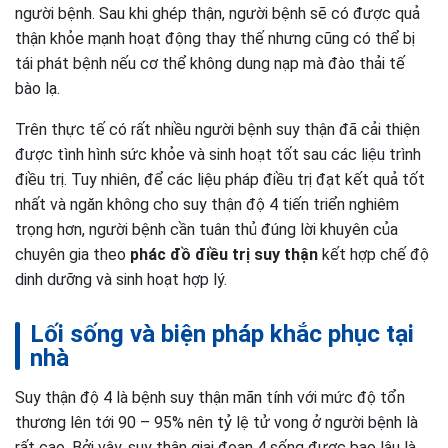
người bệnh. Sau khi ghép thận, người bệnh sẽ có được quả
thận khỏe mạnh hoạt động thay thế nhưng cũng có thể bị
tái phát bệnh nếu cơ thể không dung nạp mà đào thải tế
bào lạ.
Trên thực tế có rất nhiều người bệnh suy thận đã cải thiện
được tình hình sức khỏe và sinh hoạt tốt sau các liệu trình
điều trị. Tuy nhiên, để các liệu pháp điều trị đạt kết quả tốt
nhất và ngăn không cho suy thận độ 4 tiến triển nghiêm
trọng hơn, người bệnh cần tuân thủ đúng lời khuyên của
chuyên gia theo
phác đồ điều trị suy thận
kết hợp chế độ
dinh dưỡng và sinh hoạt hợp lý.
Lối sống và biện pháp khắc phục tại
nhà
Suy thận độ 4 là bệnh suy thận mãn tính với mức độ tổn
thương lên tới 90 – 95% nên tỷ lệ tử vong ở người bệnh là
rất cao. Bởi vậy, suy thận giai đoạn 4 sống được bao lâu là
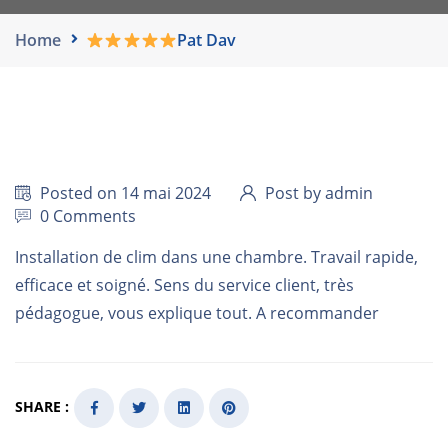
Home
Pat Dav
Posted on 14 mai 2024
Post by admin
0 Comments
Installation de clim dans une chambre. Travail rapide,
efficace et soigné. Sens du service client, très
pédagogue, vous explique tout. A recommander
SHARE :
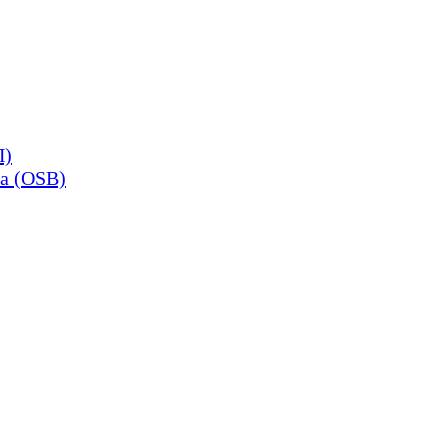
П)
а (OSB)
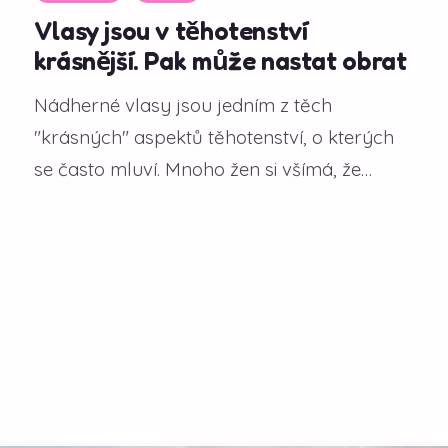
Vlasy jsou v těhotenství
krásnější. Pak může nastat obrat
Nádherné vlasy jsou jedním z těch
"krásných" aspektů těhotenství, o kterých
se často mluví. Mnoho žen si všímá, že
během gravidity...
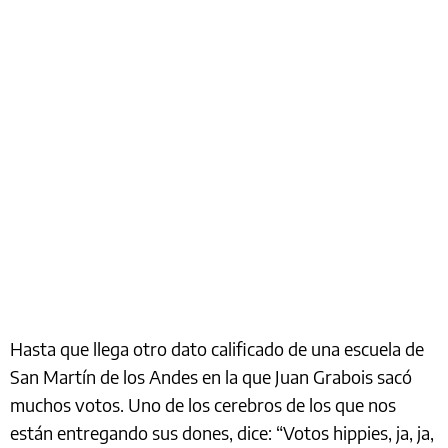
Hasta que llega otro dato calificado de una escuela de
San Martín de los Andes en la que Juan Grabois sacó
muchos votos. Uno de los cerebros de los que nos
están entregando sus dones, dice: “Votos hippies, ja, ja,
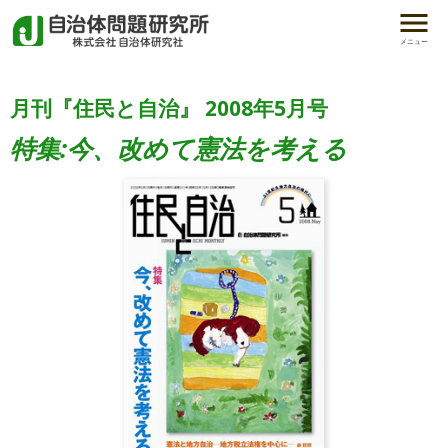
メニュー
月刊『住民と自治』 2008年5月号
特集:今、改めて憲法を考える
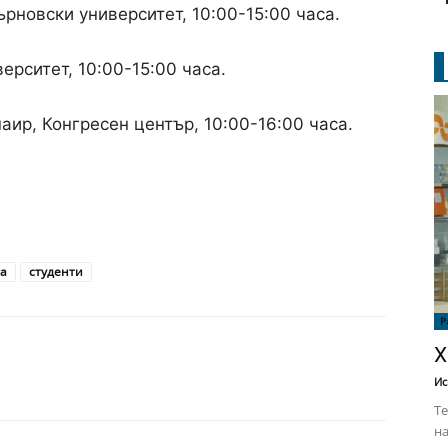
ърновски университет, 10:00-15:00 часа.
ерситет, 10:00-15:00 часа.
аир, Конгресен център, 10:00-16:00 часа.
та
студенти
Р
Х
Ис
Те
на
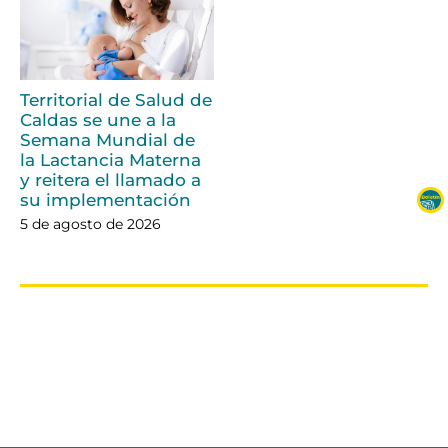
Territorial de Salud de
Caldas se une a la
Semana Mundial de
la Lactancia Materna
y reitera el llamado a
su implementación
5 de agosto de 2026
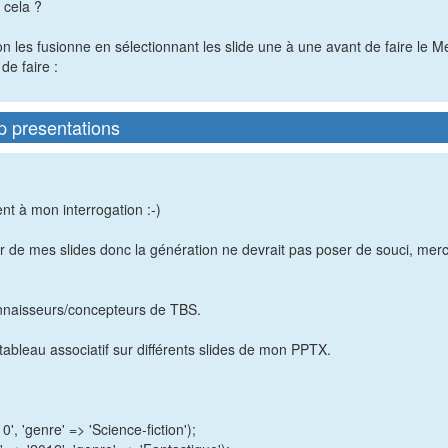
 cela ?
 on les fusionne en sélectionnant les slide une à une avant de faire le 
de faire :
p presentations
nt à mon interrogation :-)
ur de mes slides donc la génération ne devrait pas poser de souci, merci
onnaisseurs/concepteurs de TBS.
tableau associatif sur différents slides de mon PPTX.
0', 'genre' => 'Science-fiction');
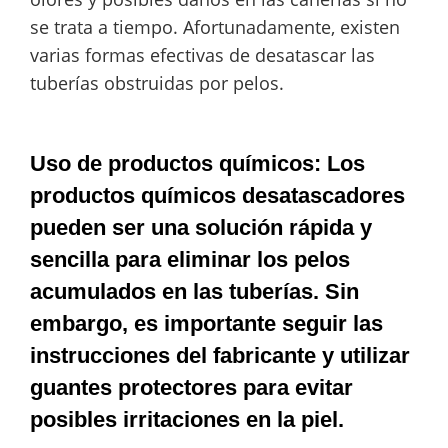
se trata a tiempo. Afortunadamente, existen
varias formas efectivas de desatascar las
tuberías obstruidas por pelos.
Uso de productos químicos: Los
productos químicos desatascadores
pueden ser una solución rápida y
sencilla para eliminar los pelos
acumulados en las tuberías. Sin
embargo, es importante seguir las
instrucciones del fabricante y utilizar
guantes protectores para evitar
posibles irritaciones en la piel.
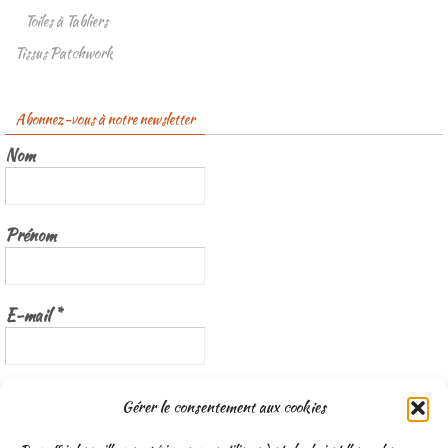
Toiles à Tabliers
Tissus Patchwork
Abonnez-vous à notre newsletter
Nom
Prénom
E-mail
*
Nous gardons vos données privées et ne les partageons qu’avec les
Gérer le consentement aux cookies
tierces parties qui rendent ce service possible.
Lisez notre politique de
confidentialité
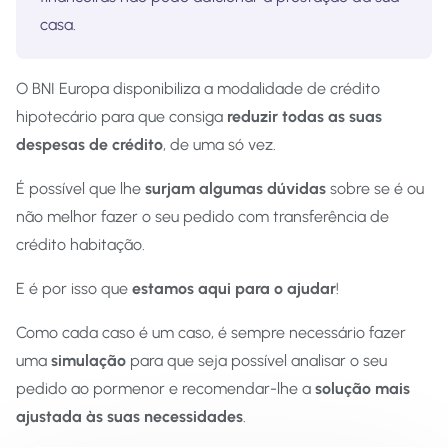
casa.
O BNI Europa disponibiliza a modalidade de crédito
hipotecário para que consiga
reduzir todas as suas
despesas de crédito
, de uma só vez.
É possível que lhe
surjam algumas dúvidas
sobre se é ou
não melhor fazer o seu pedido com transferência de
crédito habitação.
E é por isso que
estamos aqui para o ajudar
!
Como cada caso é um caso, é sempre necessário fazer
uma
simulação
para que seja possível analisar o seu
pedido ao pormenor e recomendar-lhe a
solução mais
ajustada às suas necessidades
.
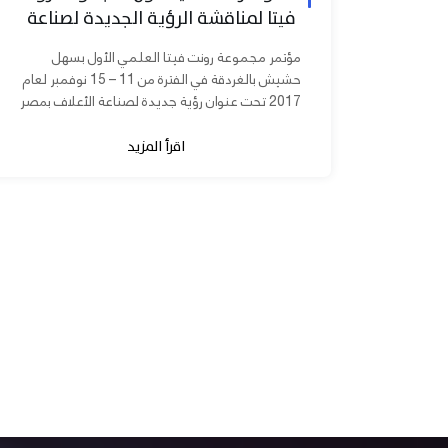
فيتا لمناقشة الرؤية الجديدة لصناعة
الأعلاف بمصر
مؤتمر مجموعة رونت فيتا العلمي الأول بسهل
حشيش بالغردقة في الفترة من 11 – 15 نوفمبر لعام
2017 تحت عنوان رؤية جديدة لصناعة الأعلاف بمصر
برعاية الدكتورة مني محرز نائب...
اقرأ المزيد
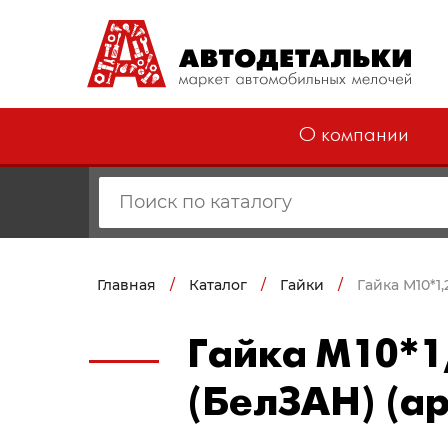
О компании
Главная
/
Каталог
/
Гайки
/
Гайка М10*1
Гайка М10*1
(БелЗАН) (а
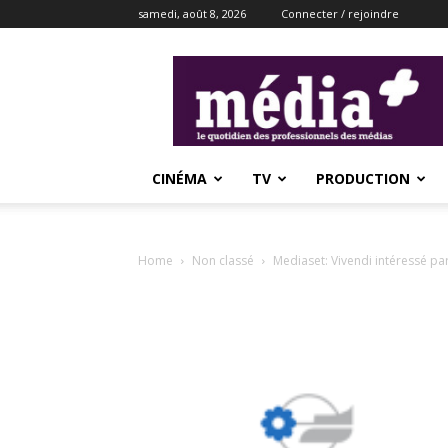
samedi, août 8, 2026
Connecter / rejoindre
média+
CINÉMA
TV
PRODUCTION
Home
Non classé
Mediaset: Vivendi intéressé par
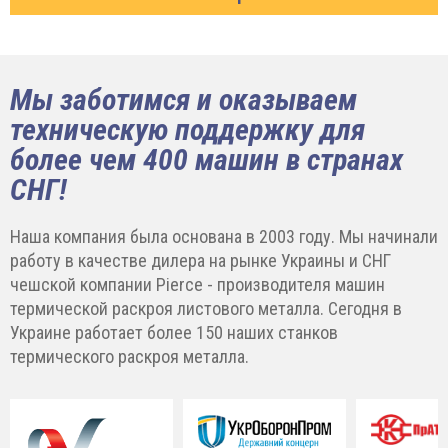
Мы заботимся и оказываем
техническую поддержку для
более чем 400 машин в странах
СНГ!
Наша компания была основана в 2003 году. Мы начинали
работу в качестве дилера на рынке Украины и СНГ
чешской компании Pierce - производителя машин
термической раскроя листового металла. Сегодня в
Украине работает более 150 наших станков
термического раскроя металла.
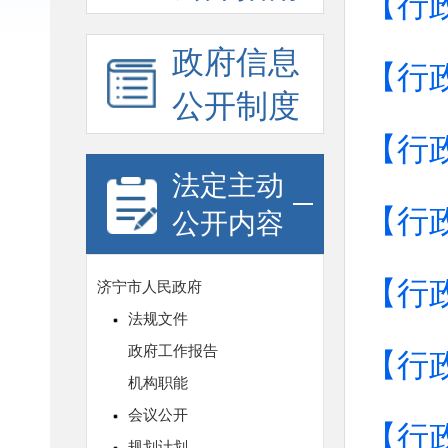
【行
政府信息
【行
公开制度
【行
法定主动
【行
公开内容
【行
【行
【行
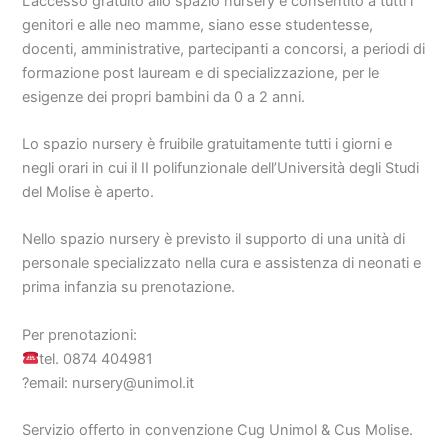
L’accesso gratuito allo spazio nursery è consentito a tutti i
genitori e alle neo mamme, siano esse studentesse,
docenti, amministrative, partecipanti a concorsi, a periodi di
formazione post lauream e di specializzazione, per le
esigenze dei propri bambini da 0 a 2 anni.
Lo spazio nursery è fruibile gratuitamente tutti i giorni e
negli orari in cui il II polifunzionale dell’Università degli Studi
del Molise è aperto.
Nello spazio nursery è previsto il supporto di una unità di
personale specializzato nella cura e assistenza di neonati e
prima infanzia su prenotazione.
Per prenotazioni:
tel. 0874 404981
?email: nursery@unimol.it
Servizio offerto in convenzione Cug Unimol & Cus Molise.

------------------------------------------------------------------------

EXERCISE >> Give back every record exactly, dropping its pictures.

RESULT FOR THIS TASK >>
người bệnh. Sau khi ghép thận, người bệnh sẽ có được quả
thận khỏe mạnh hoạt động thay thế nhưng cũng có thể bị
tái phát bệnh nếu cơ thể không dung nạp mà đào thải tế
bào lạ.
Trên thực tế có rất nhiều người bệnh suy thận đã cải thiện
được tình hình sức khỏe và sinh hoạt tốt sau các liệu trình
điều trị. Tuy nhiên, để các liệu pháp điều trị đạt kết quả tốt
nhất và ngăn không cho suy thận độ 4 tiến triển nghiêm
trọng hơn, người bệnh cần tuân thủ đúng lời khuyên của
chuyên gia theo
phác đồ điều trị suy thận
kết hợp chế độ
dinh dưỡng và sinh hoạt hợp lý.
Lối sống và biện pháp khắc phục tại
nhà
Suy thận độ 4 là bệnh suy thận mãn tính với mức độ tổn
thương lên tới 90 – 95% nên tỷ lệ tử vong ở người bệnh là
rất cao. Bởi vậy, suy thận giai đoạn 4 sống được bao lâu là
Home
Pat Dav
Posted on 14 mai 2024
Post by admin
0 Comments
Installation de clim dans une chambre. Travail rapide,
efficace et soigné. Sens du service client, très
pédagogue, vous explique tout. A recommander
SHARE :
П)
а (OSB)
Vlasy jsou v těhotenství
krásnější. Pak může nastat obrat
Nádherné vlasy jsou jedním z těch
"krásných" aspektů těhotenství, o kterých
se často mluví. Mnoho žen si všímá, že
během gravidity...
Hasta que llega otro dato calificado de una escuela de
San Martín de los Andes en la que Juan Grabois sacó
muchos votos. Uno de los cerebros de los que nos
están entregando sus dones, dice: “Votos hippies, ja, ja,
メニュー
月刊『住民と自治』 2008年5月号
特集:今、改めて憲法を考える
ърновски университет, 10:00-15:00 часа.
ерситет, 10:00-15:00 часа.
аир, Конгресен център, 10:00-16:00 часа.
та
студенти
Р
Х
Ис
Те
на
Territorial de Salud de
Caldas se une a la
Semana Mundial de
la Lactancia Materna
y reitera el llamado a
su implementación
5 de agosto de 2026
 cela ?
 on les fusionne en sélectionnant les slide une à une avant de faire le 
de faire :
p presentations
nt à mon interrogation :-)
ur de mes slides donc la génération ne devrait pas poser de souci, merci
onnaisseurs/concepteurs de TBS.
tableau associatif sur différents slides de mon PPTX.
0', 'genre' => 'Science-fiction');
se trata a tiempo. Afortunadamente, existen
varias formas efectivas de desatascar las
tuberías obstruidas por pelos.
Uso de productos químicos: Los
productos químicos desatascadores
pueden ser una solución rápida y
sencilla para eliminar los pelos
acumulados en las tuberías. Sin
embargo, es importante seguir las
instrucciones del fabricante y utilizar
guantes protectores para evitar
posibles irritaciones en la piel.
Toiles à Tabliers
Tissus Patchwork
Abonnez-vous à notre newsletter
Nom
Prénom
E-mail
*
Nous gardons vos données privées et ne les partageons qu’avec les
Gérer le consentement aux cookies
tierces parties qui rendent ce service possible.
Lisez notre politique de
confidentialité
casa.
O BNI Europa disponibiliza a modalidade de crédito
hipotecário para que consiga
reduzir todas as suas
despesas de crédito
, de uma só vez.
É possível que lhe
surjam algumas dúvidas
sobre se é ou
não melhor fazer o seu pedido com transferência de
crédito habitação.
E é por isso que
estamos aqui para o ajudar
!
Como cada caso é um caso, é sempre necessário fazer
uma
simulação
para que seja possível analisar o seu
pedido ao pormenor e recomendar-lhe a
solução mais
ajustada às suas necessidades
.
فيتا لمناقشة الرؤية الجديدة لصناعة
الأعلاف بمصر
مؤتمر مجموعة رونت فيتا العلمي الأول بسهل
حشيش بالغردقة في الفترة من 11 – 15 نوفمبر لعام
2017 تحت عنوان رؤية جديدة لصناعة الأعلاف بمصر
برعاية الدكتورة مني محرز نائب...
اقرأ المزيد
О компании
Главная
/
Каталог
/
Гайки
/
Гайка М10*1
Гайка М10*1
(БелЗАН) (а
samedi, août 8, 2026
Connecter / rejoindre
média+
CINÉMA
TV
PRODUCTION
Home
Non classé
Mediaset: Vivendi intéressé par
Мы заботимся и оказываем
техническую поддержку для
более чем 400 машин в странах
СНГ!
Наша компания была основана в 2003 году. Мы начинали
работу в качестве дилера на рынке Украины и СНГ
чешской компании Pierce - производителя машин
термической раскроя листового металла. Сегодня в
Украине работает более 150 наших станков
термического раскроя металла.
【行
政府信息
【行
公开制度
【行
法定主动
【行
公开内容
【行
【行
【行
L’accesso gratuito allo spazio nursery è consentito a tutti i
genitori e alle neo mamme, siano esse studentesse,
docenti, amministrative, partecipanti a concorsi, a periodi di
formazione post lauream e di specializzazione, per le
esigenze dei propri bambini da 0 a 2 anni.
Lo spazio nursery è fruibile gratuitamente tutti i giorni e
negli orari in cui il II polifunzionale dell’Università degli Studi
del Molise è aperto.
Nello spazio nursery è previsto il supporto di una unità di
personale specializzato nella cura e assistenza di neonati e
prima infanzia su prenotazione.
Per prenotazioni:
tel. 0874 404981
?email: nursery@unimol.it
Servizio offerto in convenzione Cug Unimol & Cus Molise.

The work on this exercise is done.